Company

SambaNova Systems

Proprietary RDU (Reconfigurable Dataflow Unit) + full-stack AI system; a core player in the original enterprise / government market, pivoting to open external token APIs from 2024.

1. Core Product / Service

SambaNova is an AI systems company vertically integrated down to the chip, with three product layers:

  • SN40L RDU: second-generation reconfigurable dataflow chip (HBM3 + three-tier memory hierarchy); the strength is fitting very large models (Llama 405B class) on a single system without massive model parallelism — minimal sharding leads to low latency.
  • DataScale systems / SambaNova Suite: bundles RDU + software + pre-trained models to sell to enterprises / governments, typically in the form of an "AI-as-a-Service" integrated contract.
  • SambaNova Cloud (2024 launch): externally-open token API, serverless billing — Llama 3.1 405B, Llama 3.3 70B, DeepSeek V3 / R1, Qwen2.5, Whisper [2]. This is SambaNova's key product pivot from "selling enterprise systems" to "selling tokens".

2. Target Users & Pain Points

  • Government / sovereign AI / regulated industries: federal agencies, banks, healthcare — needing on-prem, needing isolation, not accepting cloud-only. SambaNova's long-standing strength.
  • Enterprise model fine-tuning + deployment in one: buying SambaNova gets you chip + software + a fine-tuned open-source model suite — simplifying procurement.
  • Pain point: traditional NVIDIA path needs separate GPU purchases + self-built inference stack + ops; SambaNova is "turn-key AI rack", but also has the strongest lock-in (proprietary SDK).
  • SambaNova Cloud pain-point positioning: using the same RDU systems to externally sell tokens, providing a sampling entry for developers — but whether it can long-term compete with Groq / Cerebras on speed and pricing is still to be observed.

3. Competitive Landscape

Competitor Positioning Vs. SambaNova
groq LPU + speed narrative Both non-GPU; Groq goes developer cloud, SambaNova goes enterprise / government
cerebras Wafer-scale WSE-3 Both non-mainstream hardware paths; Cerebras is more aggressive on single-chip, SambaNova's system integration is more mature
NVIDIA + DGX Cloud GPU + ecosystem NVIDIA's general purpose crushes; SambaNova differentiates on "full-stack integrated contracts"
fireworks-ai / together-ai GPU software stack SambaNova has a structural advantage on single-stream latency for very large 405B-class models
AWS Bedrock / Azure Cloud-vendor hosted Clouds win on distribution; SambaNova wins on private deployment

Differentiation: RDU design + three-tier memory + full-stack packaging.

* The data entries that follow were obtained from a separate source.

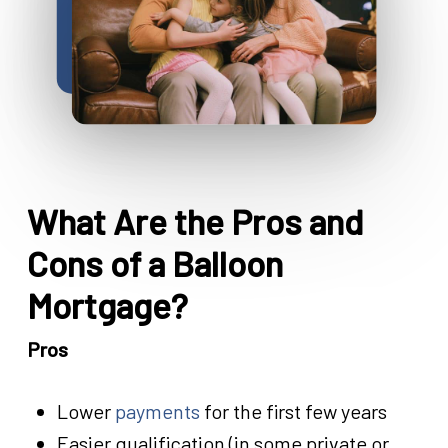
What Are the Pros and
Cons of a Balloon
Mortgage?
Pros
Lower
payments
for the first few years
Easier qualification (in some private or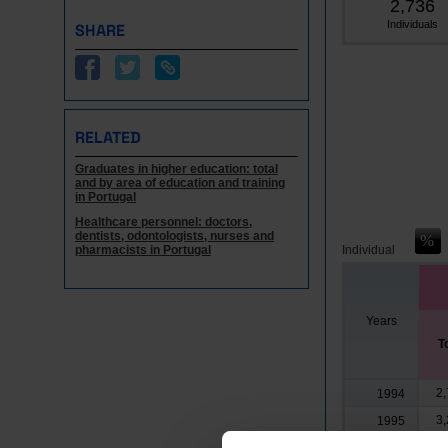
2,736
Individuals
SHARE
RELATED
Graduates in higher education: total
and by area of education and training
in Portugal
Healthcare personnel: doctors,
dentists, odontologists, nurses and
pharmacists in Portugal
Individual
Years
T
2,
1994
3,
1995
3,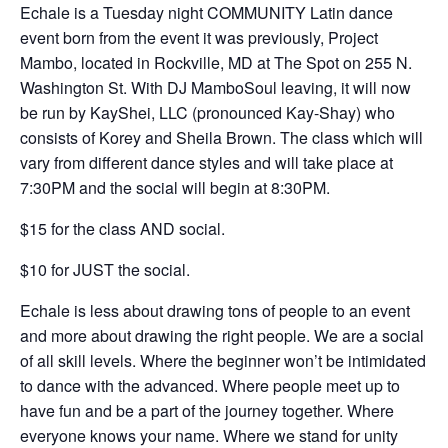
Echale is a Tuesday night COMMUNITY Latin dance
event born from the event it was previously, Project
Mambo, located in Rockville, MD at The Spot on 255 N.
Washington St. With DJ MamboSoul leaving, it will now
be run by KayShei, LLC (pronounced Kay-Shay) who
consists of Korey and Sheila Brown. The class which will
vary from different dance styles and will take place at
7:30PM and the social will begin at 8:30PM.
$15 for the class AND social.
$10 for JUST the social.
Echale is less about drawing tons of people to an event
and more about drawing the right people. We are a social
of all skill levels. Where the beginner won’t be intimidated
to dance with the advanced. Where people meet up to
have fun and be a part of the journey together. Where
everyone knows your name. Where we stand for unity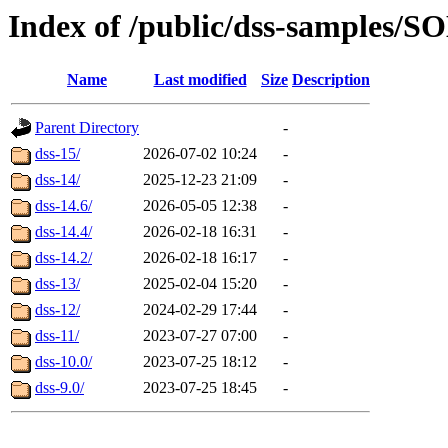
Index of /public/dss-samples
Name
Last modified
Size
Description
Parent Directory
-
dss-15/
2026-07-02 10:24
-
dss-14/
2025-12-23 21:09
-
dss-14.6/
2026-05-05 12:38
-
dss-14.4/
2026-02-18 16:31
-
dss-14.2/
2026-02-18 16:17
-
dss-13/
2025-02-04 15:20
-
dss-12/
2024-02-29 17:44
-
dss-11/
2023-07-27 07:00
-
dss-10.0/
2023-07-25 18:12
-
dss-9.0/
2023-07-25 18:45
-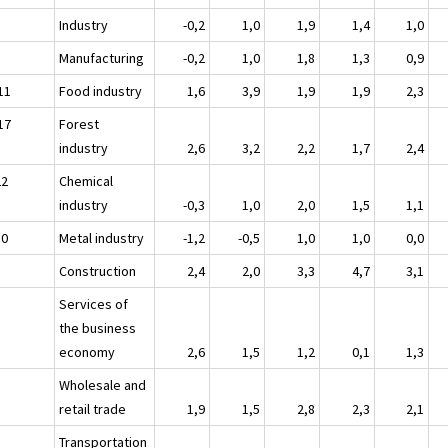
Industry
-0,2
1,0
1,9
1,4
1,0
Manufacturing
-0,2
1,0
1,8
1,3
0,9
11
Food industry
1,6
3,9
1,9
1,9
2,3
17
Forest
industry
2,6
3,2
2,2
1,7
2,4
22
Chemical
industry
-0,3
1,0
2,0
1,5
1,1
30
Metal industry
-1,2
-0,5
1,0
1,0
0,0
Construction
2,4
2,0
3,3
4,7
3,1
Services of
the business
economy
2,6
1,5
1,2
0,1
1,3
Wholesale and
retail trade
1,9
1,5
2,8
2,3
2,1
Transportation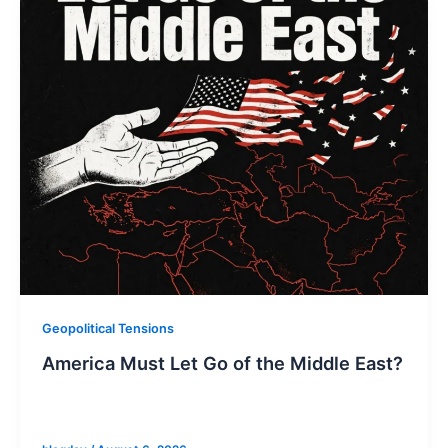
Geopolitical Tensions
America Must Let Go of the Middle East?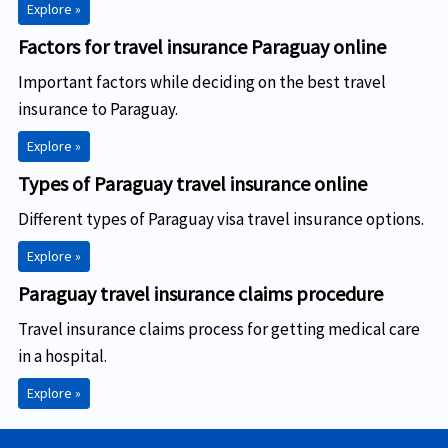
Explore »
Factors for travel insurance Paraguay online
Important factors while deciding on the best travel
insurance to Paraguay.
Explore »
Types of Paraguay travel insurance online
Different types of Paraguay visa travel insurance options.
Explore »
Paraguay travel insurance claims procedure
Travel insurance claims process for getting medical care
in a hospital.
Explore »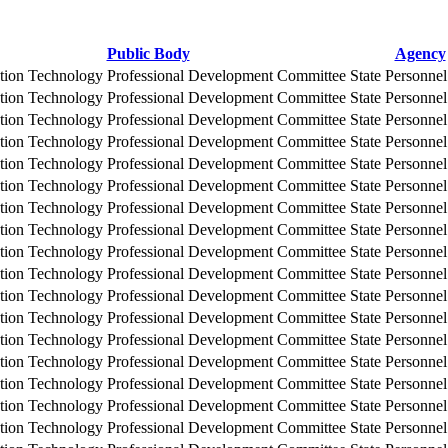
Public Body
Agency
tion Technology Professional Development Committee
State Personne
tion Technology Professional Development Committee
State Personne
tion Technology Professional Development Committee
State Personne
tion Technology Professional Development Committee
State Personne
tion Technology Professional Development Committee
State Personne
tion Technology Professional Development Committee
State Personne
tion Technology Professional Development Committee
State Personne
tion Technology Professional Development Committee
State Personne
tion Technology Professional Development Committee
State Personne
tion Technology Professional Development Committee
State Personne
tion Technology Professional Development Committee
State Personne
tion Technology Professional Development Committee
State Personne
tion Technology Professional Development Committee
State Personne
tion Technology Professional Development Committee
State Personne
tion Technology Professional Development Committee
State Personne
tion Technology Professional Development Committee
State Personne
tion Technology Professional Development Committee
State Personne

On Llama 405B-class very-large-model single-stream inference, low sharding → low latency is a physical advantage.

4. Unique Observations

  • Per-token pricing (SambaNova Cloud, 2026-05): Llama 3.1 405B ~$5/M input + $10/M output (early pricing on the high side, converging with peers); Llama 3.3 70B ~$0.60/M blended; DeepSeek V3 ~$1/M blended; Llama 3.1 8B ~$0.10/M [1]. The 405B speed selling point of ~200+ tok/s is SambaNova Cloud's banner (under GPU systems 405B serverless is usually <30 tok/s).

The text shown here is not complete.